Was there any particular reason those who evaluated the situation assumed your results were in error and not the results of the outside lab? If so, how did they come to that conclusion? If the other lab is in the area, you might want to pay them a visit and see how their blanks are, what the average and standard deviation are for their GGA results, and the same for replicates if they do them.
If the person evaluating your work DID give a reason for suspecting your results are problem, that's what I think you need to concentrate on...not whether or not your results agree with some other lab. But you are already aware of that as indicated by your statement, "this [looking at results from replicates] probably will not explain the difference..." You are absolutely correct!
The suggestion was made by an engineer not an analyst. The results from the contract lab are apparently more to their liking (lower). To answer the earlier question, we are preparing 3 dilutions for each sample. The suggestion was to prepare triplicates of each dilution (9 bottles for each sample). The practice of doing a duplicate every ten samples and the GGA in triplicate should be appropriate.

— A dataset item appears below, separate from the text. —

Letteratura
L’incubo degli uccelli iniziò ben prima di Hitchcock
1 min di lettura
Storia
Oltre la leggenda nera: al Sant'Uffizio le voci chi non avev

Unless that engineer is from your regulatory agency (e.g., your plant's permit manager), I would tell him/her, "Thank you very much, but I trust our results and here's why." And then talk blank results, GGA results, bias, and total precision. And IF your bias and precision are good, there is no reason for you to run samples in triplicate, and ESPECIALLY no reason to run the GGA in triplicate...you know what the GGA value should be, so you can track precision by analyzing the collective results from the GGA in each batch.
If the engineer IS from your regulatory agency, if your state has a lab accreditation program, seek their advice and, if appropriate, their assistance in convincing the engineer he/she should stick to engineering. If the engineer detected something that suggested your results are biased on the high side, he/she should have requested a lab person from the state accreditation program or state lab to check your procedure.

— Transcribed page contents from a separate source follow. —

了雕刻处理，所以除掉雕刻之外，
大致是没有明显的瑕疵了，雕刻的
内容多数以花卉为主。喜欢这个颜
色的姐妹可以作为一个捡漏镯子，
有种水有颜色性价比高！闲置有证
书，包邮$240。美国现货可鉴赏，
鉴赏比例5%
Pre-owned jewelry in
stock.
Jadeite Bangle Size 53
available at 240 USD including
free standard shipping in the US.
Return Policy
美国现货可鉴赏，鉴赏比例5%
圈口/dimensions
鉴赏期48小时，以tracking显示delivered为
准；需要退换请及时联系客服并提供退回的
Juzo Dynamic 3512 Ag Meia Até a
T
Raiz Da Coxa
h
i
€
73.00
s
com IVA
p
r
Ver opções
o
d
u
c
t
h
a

If you are getting BOD values that vary from what the commercial lab is reporting then I would check with another laboratory for another comparison to determine who's values are correct. Compare methodology and QC data to select another lab.
In checking the 21st ed. Standard Methods which includes the ATU as an acceptable nitrification inhibitor it spells out the correct amount of ATU to add to each bottle. It does not allow for additional ATU per bottle which will occur if using the Polyseed NX version of seed. During seed correction additional seed material will have to be added to get proper depletion of DO. I would not use a lab that uses Polyseed NX as their seed material until excess ATU has been studied. You could try the NX version yourself to see if that is the difference you see compared to the commercial lab.

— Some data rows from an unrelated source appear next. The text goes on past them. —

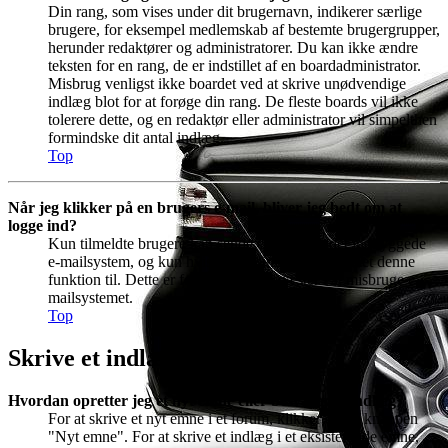
Din rang, som vises under dit brugernavn, indikerer særlige
brugere, for eksempel medlemskab af bestemte brugergrupper,
herunder redaktører og administratorer. Du kan ikke ændre
teksten for en rang, de er indstillet af en boardadministrator.
Misbrug venligst ikke boardet ved at skrive unødvendige
indlæg blot for at forøge din rang. De fleste boards vil ikke
tolerere dette, og en redaktør eller administrator vil simpelthen
formindske dit antal indlæg.
Top
Når jeg klikker på en brugers e-mail, bliver jeg bedt om at
logge ind?
Kun tilmeldte brugere kan sende e-mails via det indbyggede
e-mailsystem, og kun hvis en administrator har slået denne
funktion til. Dette er for at forhindre gæster i at misbruge e-
mailsystemet.
Top
Skrive et indlæg
Hvordan opretter jeg et nyt emne eller besvarer et indlæg?
For at skrive et nyt emne i et forum, klikker du på knappen
"Nyt emne". For at skrive et indlæg i et eksisterende emne,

Perry Brake and James Royer have got it right on the nailhead on this.
Running additional replicates will not change anything. You already run duplicates every ten samples anyway and if these show similar results you can assume that the rest of your analyses have similar precision.
Remember the reason why we run multiple dilutions: to make sure we get at least one bottle with acceptable result. We have found that some sampling sites, such as our plant primary, are so stable that we only run 2 bottles.
Other sampling points like our effluent are consistently clean and we theoretically could run just one 300 mls bottle all the time. However, we once had an plant upset incident a week after we changed to setting up three 300mls for the effluent. The plant was then unable to report a BOD value except as a >6 mg/l, so we immediately went back to setting up 75, 150 and 300 and will stay that way.
Whatever differences there are between your lab and the other lab are probably systemic and due to the different way the test is run or different reagents and/or seeds.